Anjumans deprive Muslim women of microcredit

The government seeks inclusive growth and access to credit. The Sachar Committee is dismayed by the relatively low access of Muslims to bank credit. Yet neither the government, Sachar Committee members not intellectuals are raising an outcry against a massive drive to deny millions of Muslim women access to microcredit. This is driven by not by Hindu extremists but by Muslim anjumans (community organisations) in Karnataka. Thus a community complaining of credit deprivation is itself destroying credit to millions of Muslims—because the Anjumans are male bastions and the poor borrowers are women.

Ramesh Bellamkonda (bss@bssmicrofinance.co.in), heads BSS Microfinance, the worst hit of several microfinance institutions (MFIs) in Karnataka. He says BSS has provided microcredit for two years in Kolar, three and a half in Mysore, and eight in Ramanagaram, enjoying excellent relations with its Muslim borrowers and virtually 100% repayment. Today repayment is down to almost zero, because of non-repayment directives by the Anjumans and their goons, who threaten and even assault BSS staff. Muslims constitute a substantial proportion of borrowers, so the Anjuman directives can bankrupt entire MFIs, affecting other community borrowers too.

Other Karnataka MFIs in several towns face the same problem, and have been obliged to halt lending to Muslims. It is a triumph for the most reactionary Muslims, and a tragedy for Muslim women denied empowerment through finance.

Some other MFIs say that the problem is not just Islamic. In some areas, including Kolar, so many MFIs have started operations that poor women can get multiple microcredit loans, and so accumulate big debts that they cannot repay. The economic slowdown after October 2008 also affected repayment capability. However, these explanations for loan default are partial at best, since Hindu and Christian borrowers continue to have a good repayment record.

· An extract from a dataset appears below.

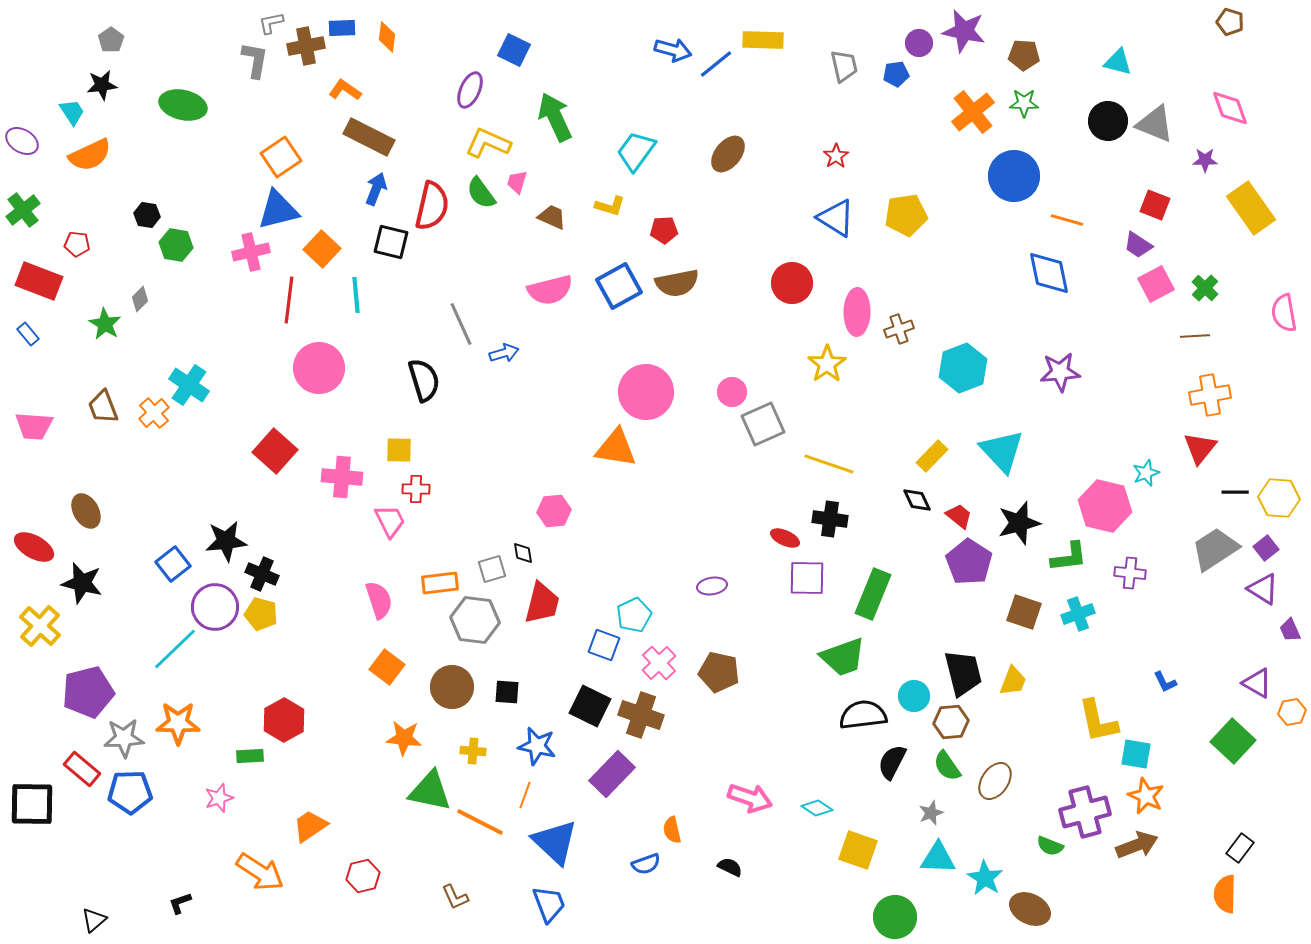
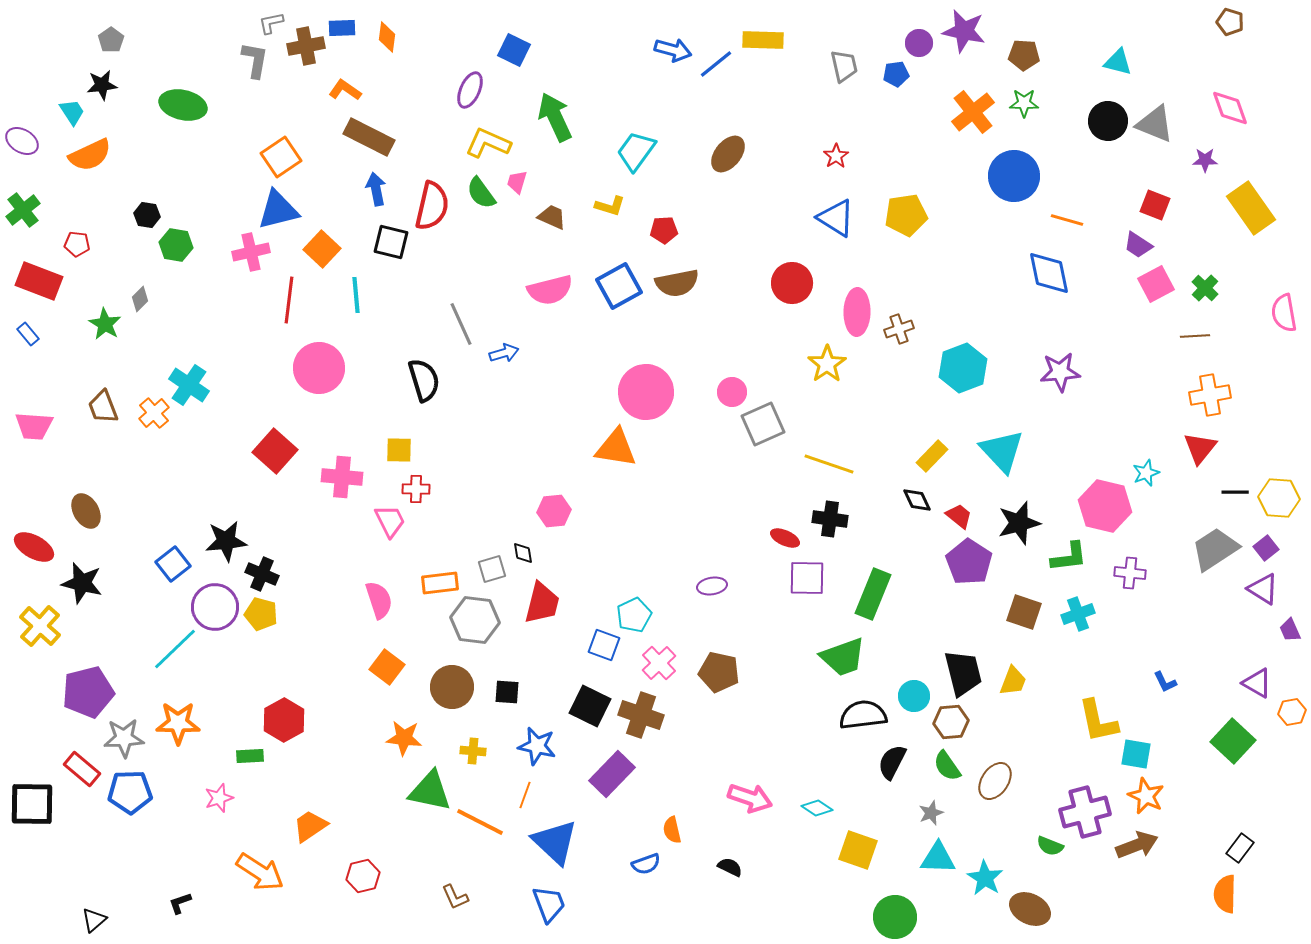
blue arrow at (376, 189): rotated 32 degrees counterclockwise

The Anjumans say interest on loans is un-Islamic, and so borrowers need not repay, and no further microloans should given to Muslims. Really? Then why don’t the Anjumans demand that banks stop lending to Muslim businessmen like Aim Premix of Wipro, Khorakiwala of Wockhardt, Hamied of Cipla, film producers and stars like Shah Rukh Khan, and hundreds of Muslim businessmen dominating the leather and footwear industry? Why don’t the anjumans send goons to prevent Muslim millionaires from repaying their much larger loans with interest?

Because the Anjumans will not take on moneyed males, only poor women. They don’t like female empowerment through microcredit, and so use the bogus rhetoric of Islamic finance to promote their gender agenda. Possibly they also hope that violence can persuade the government to provide a loan waiver, as happened to farm loans.

The gender aspect comes through clearly in one anjuman’s explanation for banning microfinance: it says a female borrower rode pillion on the motor-cycle of a BSS agent. Such male chauvinism is outrageous. In contravention of basic freedoms under the law and Constitution, the anjumans claim the right to control the behaviour of any Muslim woman, and the authority to punish all Muslim female borrowers ignoring their illegal directives.

It matters not at all to the anjumans that the pioneer of microcredit is a Muslim, Mohamed Yunus, who has won the Nobel peace prize for his work. It matters not that microcredit has made Muslim Bangladesh world famous. Mohammed Yunus has a far better claim to championing poor Muslim women than any anjuman.

It’s worth recalling Yunus’ reaction to the government waiver of farm loans last year. He said that if there was serious distress among farmers, the government should give the distressed farmers enough money to repay their loans. But repayment discipline must be maintained, so that the entire credit system remained healthy and responsible.

This would be a reasonable approach in Karnataka. But none of Yunus’ sentiments matter to the male chauvinists in the anjumans. And, sad to say, politicians do not want to take on anjumans that they view as vote banks. Hence the Karnataka anjumans have gained credibility, and the non-repayment virus may spread to other states, shutting Muslim women out of the microcredit revolution sweeping India.

The need of the hour is for Muslim leaders and intellectuals to speak out on this issue. Industrialists like Premji, Hamied and Khokariwala must speak out. So should film stars like Shabana Azmi and Shah Rukh Khan. So should Muslim intellectuals from universities, and even Vice President Hamid Ansari.

They should expose as bogus the claim of anjumans to be protecting Muslims from MFIs. Rather, the anjumans are depriving Muslim women of the empowerment that Mohammed Yunus pioneered. They are oppressors, not saviours of Muslim women.